Motion for summary judgment. The defendant seeks to create an issue by alleging that she did not receive notice of dishonor in due time. The question in reality is one of law and not one of fact. The note fell due on Friday, May twenty-seventh, and on that day it was duly presented and dishonored. Section 174 of the Negotiable Instruments Law provides that if the notice is sent by mail to the indorser it must be deposited in the post office in time to reach him in usual course on the day following.” The notary’s certificate shows the mailing of the notice before ten a. m. on May twenty-eighth, and the envelope is postmarked Grand Central Station branch of the New York Post Office, eleven a. m. May twenty-eighth.
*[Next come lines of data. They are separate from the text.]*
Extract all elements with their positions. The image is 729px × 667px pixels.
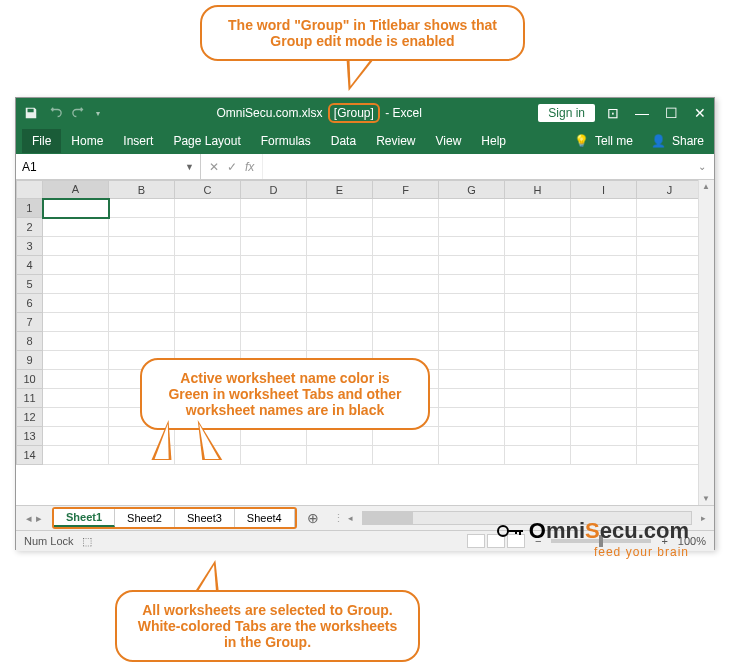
cell-G4[interactable] (439, 256, 505, 275)
cell-C3[interactable] (175, 237, 241, 256)
signin-button[interactable]: Sign in (538, 104, 595, 122)
minimize-icon[interactable]: — (635, 105, 649, 121)
cell-H14[interactable] (505, 446, 571, 465)
spreadsheet-grid[interactable]: ABCDEFGHIJ1234567891011121314 (16, 180, 714, 505)
cell-G2[interactable] (439, 218, 505, 237)
cell-H12[interactable] (505, 408, 571, 427)
col-header-A[interactable]: A (43, 181, 109, 199)
col-header-D[interactable]: D (241, 181, 307, 199)
cell-D3[interactable] (241, 237, 307, 256)
share-button[interactable]: Share (672, 134, 704, 148)
cell-E5[interactable] (307, 275, 373, 294)
cell-I12[interactable] (571, 408, 637, 427)
cell-A8[interactable] (43, 332, 109, 351)
cell-B3[interactable] (109, 237, 175, 256)
cell-I7[interactable] (571, 313, 637, 332)
col-header-B[interactable]: B (109, 181, 175, 199)
maximize-icon[interactable]: ☐ (665, 105, 678, 121)
cell-E8[interactable] (307, 332, 373, 351)
cell-B2[interactable] (109, 218, 175, 237)
cell-G7[interactable] (439, 313, 505, 332)
save-icon[interactable] (24, 106, 38, 120)
cell-A12[interactable] (43, 408, 109, 427)
cell-J6[interactable] (637, 294, 703, 313)
cell-A5[interactable] (43, 275, 109, 294)
cell-G3[interactable] (439, 237, 505, 256)
cell-H11[interactable] (505, 389, 571, 408)
cell-A2[interactable] (43, 218, 109, 237)
col-header-H[interactable]: H (505, 181, 571, 199)
col-header-J[interactable]: J (637, 181, 703, 199)
cell-D1[interactable] (241, 199, 307, 218)
cell-E1[interactable] (307, 199, 373, 218)
cell-E14[interactable] (307, 446, 373, 465)
cell-G5[interactable] (439, 275, 505, 294)
cell-I11[interactable] (571, 389, 637, 408)
row-header-1[interactable]: 1 (17, 199, 43, 218)
cell-F3[interactable] (373, 237, 439, 256)
row-header-4[interactable]: 4 (17, 256, 43, 275)
col-header-C[interactable]: C (175, 181, 241, 199)
cell-J4[interactable] (637, 256, 703, 275)
scroll-right-icon[interactable]: ▸ (696, 513, 710, 523)
scroll-left-icon[interactable]: ◂ (344, 513, 358, 523)
row-header-5[interactable]: 5 (17, 275, 43, 294)
cell-H9[interactable] (505, 351, 571, 370)
cell-G8[interactable] (439, 332, 505, 351)
cell-I13[interactable] (571, 427, 637, 446)
cell-C4[interactable] (175, 256, 241, 275)
cell-A3[interactable] (43, 237, 109, 256)
tab-insert[interactable]: Insert (113, 129, 163, 153)
tab-home[interactable]: Home (61, 129, 113, 153)
cell-G13[interactable] (439, 427, 505, 446)
normal-view-button[interactable] (467, 534, 485, 548)
new-sheet-button[interactable]: ⊕ (297, 506, 329, 530)
cell-H10[interactable] (505, 370, 571, 389)
cell-J1[interactable] (637, 199, 703, 218)
cell-J2[interactable] (637, 218, 703, 237)
vertical-scrollbar[interactable] (698, 180, 714, 505)
cell-B8[interactable] (109, 332, 175, 351)
cell-D14[interactable] (241, 446, 307, 465)
cell-G14[interactable] (439, 446, 505, 465)
cell-E7[interactable] (307, 313, 373, 332)
cell-J7[interactable] (637, 313, 703, 332)
cell-H3[interactable] (505, 237, 571, 256)
cell-J5[interactable] (637, 275, 703, 294)
cell-I1[interactable] (571, 199, 637, 218)
next-sheet-icon[interactable]: ▸ (36, 512, 42, 525)
col-header-I[interactable]: I (571, 181, 637, 199)
row-header-2[interactable]: 2 (17, 218, 43, 237)
cell-J14[interactable] (637, 446, 703, 465)
cell-B6[interactable] (109, 294, 175, 313)
col-header-E[interactable]: E (307, 181, 373, 199)
row-header-14[interactable]: 14 (17, 446, 43, 465)
cell-A13[interactable] (43, 427, 109, 446)
cell-J11[interactable] (637, 389, 703, 408)
cell-C6[interactable] (175, 294, 241, 313)
redo-icon[interactable] (72, 106, 86, 120)
cell-H8[interactable] (505, 332, 571, 351)
cell-H1[interactable] (505, 199, 571, 218)
cell-A11[interactable] (43, 389, 109, 408)
cell-E4[interactable] (307, 256, 373, 275)
cell-F7[interactable] (373, 313, 439, 332)
cell-I10[interactable] (571, 370, 637, 389)
tab-nav-arrows[interactable]: ◂ ▸ (16, 506, 52, 530)
cell-I5[interactable] (571, 275, 637, 294)
cell-A1[interactable] (43, 199, 109, 218)
cell-G6[interactable] (439, 294, 505, 313)
sheet-tab-2[interactable]: Sheet2 (115, 509, 175, 527)
fx-icon[interactable]: fx (245, 160, 254, 174)
close-icon[interactable]: ✕ (694, 105, 706, 121)
tab-page-layout[interactable]: Page Layout (163, 129, 250, 153)
ribbon-options-icon[interactable]: ⊡ (607, 105, 619, 121)
cell-G10[interactable] (439, 370, 505, 389)
cell-H4[interactable] (505, 256, 571, 275)
chevron-down-icon[interactable]: ▼ (185, 162, 194, 172)
cell-J12[interactable] (637, 408, 703, 427)
enter-icon[interactable]: ✓ (227, 160, 237, 174)
tab-help[interactable]: Help (471, 129, 516, 153)
tab-formulas[interactable]: Formulas (251, 129, 321, 153)
cell-I9[interactable] (571, 351, 637, 370)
The postmaster certifies, and it must be conceded, that had May twenty-eighth not been a half-holiday, the letter in the ordinary course of mail would have reached the indorser the same day, she then residing at 112 Central Park South. In the instant case the letter containing the notice of protest did not reach the indorser until Tuesday, the thirty-first. The explanation is clear. The Post Office practice is as follows: “A letter postmarked Grand Central Annex May 28th 11 a. m. directed to 112 Central Park South, New York, New York, would be dispatched to Station G, from which mail directed to the given address is delivered at about 11:50 A. M. May 28th was a Saturday and the letter could not connect with the last delivery trip scheduled to leave at 10 a. m.” The day following was Sunday and Monday was Memorial Day. During those days, delivery could, of course, not be effected and, in view of the intervening holidays, the letter could not have been delivered to the indorser before Tuesday morning, May thirty-first, at which time it was delivered to her.- There was a sufficient compliance with the provisions of section 174 when the notice was deposited in the mail on the morning of May twenty-eighth. In the usual course it would have been delivered that same day. The holder of the note under the circumstances of this case was not called upon to acquaint himself with the practice of the Post Office department in curtailing the number of deliveries on a half holiday.

The motion for summary judgment is accordingly granted. Execution stayed five days. Settle order.